The market for Sharia-compliant pension funds may be as much as US$190 billion.
Demand for Sharia pension funds set to soar
Global demand for Sharia-compliant pension funds could be as high as US$190 billion, a new report says.
Islamic banking customers in countries such as the UAE and Saudi Arabia are increasingly turning their attention to their retirement plans, the report from EY’s Global Islamic Banking Center said.
Much of this capital is currently parked in conventional pension plans due to a lack of viable options. However, the growth and development in recent years of Sharia-compliant capital markets presents a new opportunity for pension funds, said Ashar Nazim, a global Islamic banking partner at EY.
“With the maturity of the sukuk market and Sharia-compliant equity indexes, as well as technology available to screen conventional indexes to carve out Islamic sub-indexes, there appears to be sufficient assets available for many … pension funds to take the first step towards Sharia-compliant propositions,” he said.
The level of outstanding global sukuk stood at $275.2bn at the end of August, according to figures from Malaysia’s finance ministry.
Sukuk issuance is expected to exceed $100bn this year, Standard & Poor’s said.
Demand for such Sharia-compliant retirement offerings was particularly high in fast-growing emerging markets, including the UAE, Malaysia and Saudi Arabia, said EY.
“There is a clear preference by individuals in these markets to manage their financial affairs in a Sharia-compliant manner. This segment represents anywhere between 10 and 70 per cent of the overall market,” said Mr Nazim.

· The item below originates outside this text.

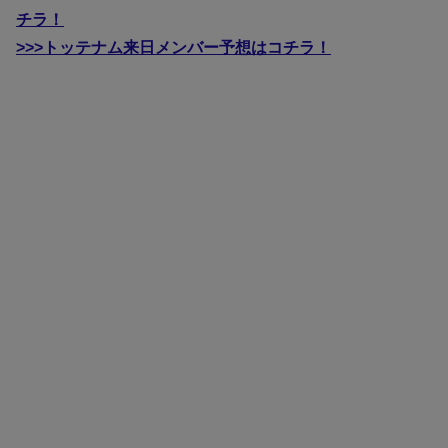
チラ！
>>>トッテナム来日メンバー予想はコチラ！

Such demand provided opportunities for financial institutions to diversify products and strengthen fee income, he added.
However, the relatively small size of the global Sharia-compliant asset management industry means that the growth of Sharia retirement funds was likely to be “a gradual evolution,” said EY.
The most practical way to offer such plans was to partially transform existing pension funds, carving out Sharia-compliant tranches, rather than starting from scratch.

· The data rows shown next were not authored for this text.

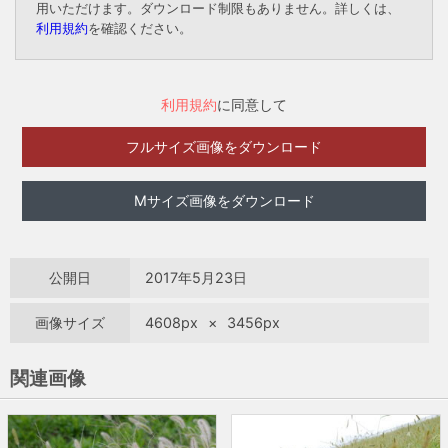
用いただけます。ダウンロード制限もありません。詳しくは、
利用規約
を確認ください。
利用規約
に同意して
フルサイズ画像をダウンロード
Mサイズ画像をダウンロード
公開日
2017年5月23日
画像サイズ
4608px
×
3456px
関連画像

“This carving out further involves the valuation of pension funds’ assets as of the date of transformation, which in turn may have legal, financial and tax implications,” said Mr Nazim.
Key considerations for fund managers considering Sharia-compliant offerings include whether to allow existing members to transfer their existing balance to a new Islamic offering, or to only allow future contributions to be added to the offering, according to EY.